So what does this tree need it can't do on it's own?

(I also liked the analogy btw, but more interested in the actual biology :)

@webmind
Oh, that was no analogy. That's literally what happens.

Being completely without chlorophyll, an albino tree can't photosynthesise and therefore can't produce sugars. Most of a plant's living structures are made from sugars – mostly cellulose and lignin.

The large trees in a forest produce more than they need. They share it through their roots in a process called rhizodeposition. Fungi in the soil pick up those sugars, take what they need, and share the rest with other trees. That way, there will always be healthy trees providing more sugars.

Meanwhile, the fungi break down decaying matter and harvest nitrogen from the soil, again passing on any excess to the trees.

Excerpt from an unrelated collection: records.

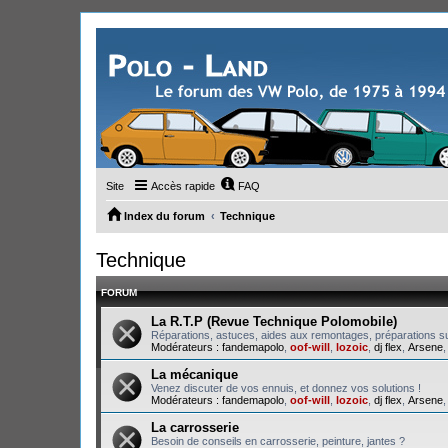
Site
Accès rapide
FAQ
Index du forum
Technique
Technique
FORUM
La R.T.P (Revue Technique Polomobile)
Réparations, astuces, aides aux remontages, préparations su
Modérateurs :
fandemapolo
,
oof-will
,
lozoic
,
dj flex
,
Arsene
La mécanique
Venez discuter de vos ennuis, et donnez vos solutions !
Modérateurs :
fandemapolo
,
oof-will
,
lozoic
,
dj flex
,
Arsene
La carrosserie
Besoin de conseils en carrosserie, peinture, jantes ?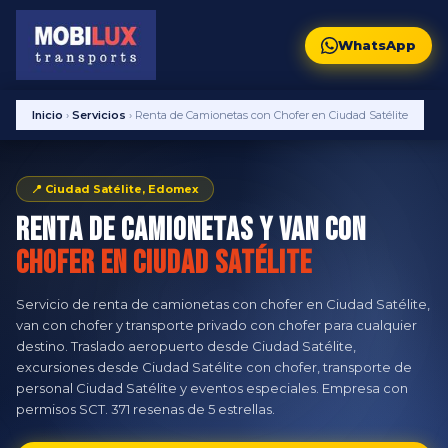
WhatsApp
Inicio
›
Servicios
›
Renta de Camionetas con Chofer en Ciudad Satélite
📍 Ciudad Satélite, Edomex
Renta de Camionetas y Van con
Chofer en Ciudad Satélite
Servicio de renta de camionetas con chofer en Ciudad Satélite,
van con chofer y transporte privado con chofer para cualquier
destino. Traslado aeropuerto desde Ciudad Satélite,
excursiones desde Ciudad Satélite con chofer, transporte de
personal Ciudad Satélite y eventos especiales. Empresa con
permisos SCT. 371 resenas de 5 estrellas.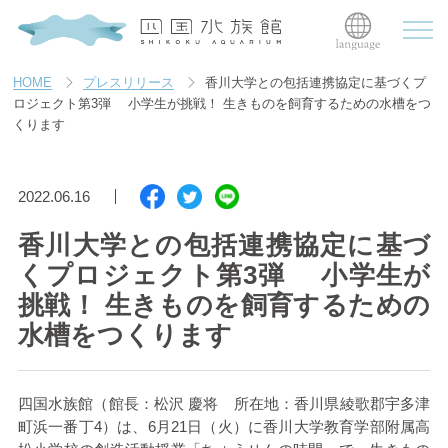
HOME
プレスリリース
香川大学との包括連携協定に基づくプ
ロジェクト第3弾 小学生が挑戦！ 生きものを飼育するための水槽をつ
くります
2022.06.16
香川大学との包括連携協定に基づ
くプロジェクト第3弾 小学生が
挑戦！ 生きものを飼育するための
水槽をつくります
四国水族館（館長：松沢 慶将 所在地：香川県綾歌郡宇多津
町浜一番丁
4
）は、
6
月
21
日（火）に香川大学教育学部附属高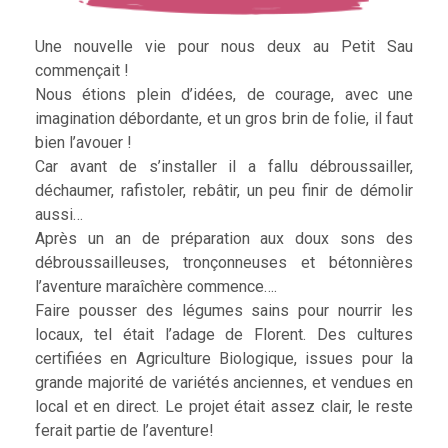
Une nouvelle vie pour nous deux au Petit Sau
commençait !
Nous étions plein d’idées, de courage, avec une
imagination débordante, et un gros brin de folie, il faut
bien l’avouer !
Car avant de s’installer il a fallu débroussailler,
déchaumer, rafistoler, rebâtir, un peu finir de démolir
aussi…
Après un an de préparation aux doux sons des
débroussailleuses, tronçonneuses et bétonnières
l’aventure maraîchère commence….
Faire pousser des légumes sains pour nourrir les
locaux, tel était l’adage de Florent. Des cultures
certifiées en Agriculture Biologique, issues pour la
grande majorité de variétés anciennes, et vendues en
local et en direct. Le projet était assez clair, le reste
ferait partie de l’aventure!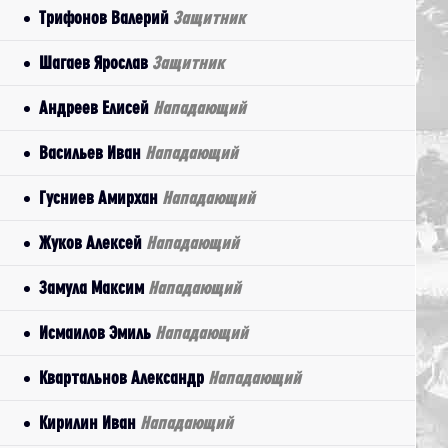
Трифонов Валерий
Защитник
Шагаев Ярослав
Защитник
Андреев Елисей
Нападающий
Васильев Иван
Нападающий
Гусниев Амирхан
Нападающий
Жуков Алексей
Нападающий
Замула Максим
Нападающий
Исмаилов Эмиль
Нападающий
Квартальнов Александр
Нападающий
Кирилин Иван
Нападающий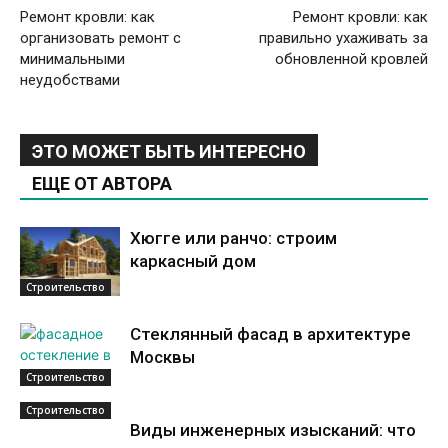
Ремонт кровли: как
Ремонт кровли: как
организовать ремонт с
правильно ухаживать за
минимальными
обновленной кровлей
неудобствами
ЭТО МОЖЕТ БЫТЬ ИНТЕРЕСНО
ЕЩЕ ОТ АВТОРА
Хюгге или ранчо: строим
каркасный дом
Строительство
Стеклянный фасад в архитектуре
Москвы
Строительство
Строительство
Виды инженерных изысканий: что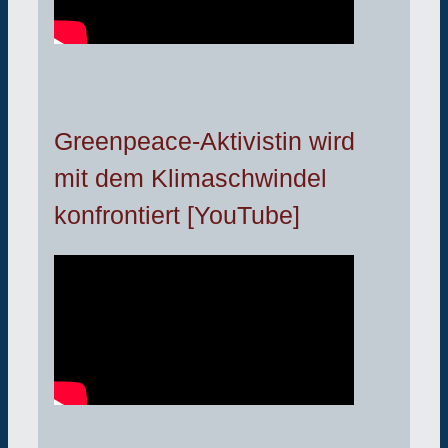
Greenpeace-Aktivistin wird
mit dem Klimaschwindel
konfrontiert [YouTube]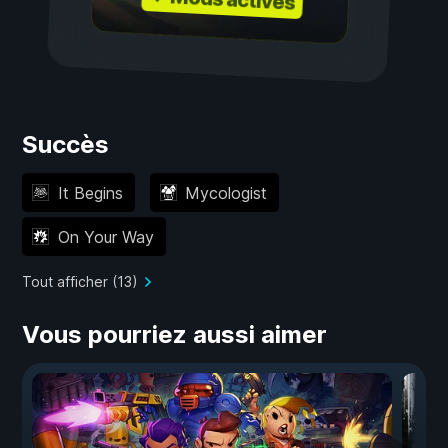
Succès
It Begins
Mycologist
On Your Way
Tout afficher (13)
Vous pourriez aussi aimer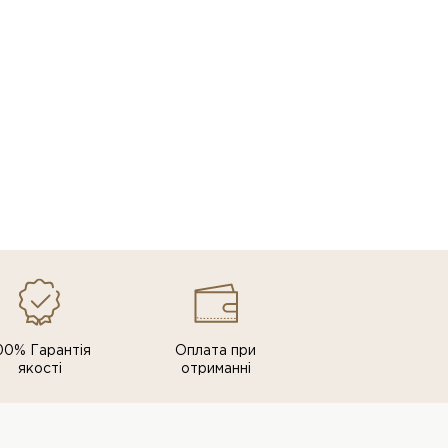
00% Гарантія
Оплата при
якості
отриманні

Everything nurtures everything else. By helping other organisms to survive, they ensure that there will always be someone helping their own survival too.

@InvaderXan @webmind So the healthy trees are like workers, the fungi are like managers, and the albino trees are like investors and the government?

@kragen @webmind
Not sure why you’re trying to assign a corporate hierarchy to a forest ecosystem...

@InvaderXan @webmind well, you were talking about trees sustaining a tree that didn't give anything back, and to me that sounds a lot like a capitalist :)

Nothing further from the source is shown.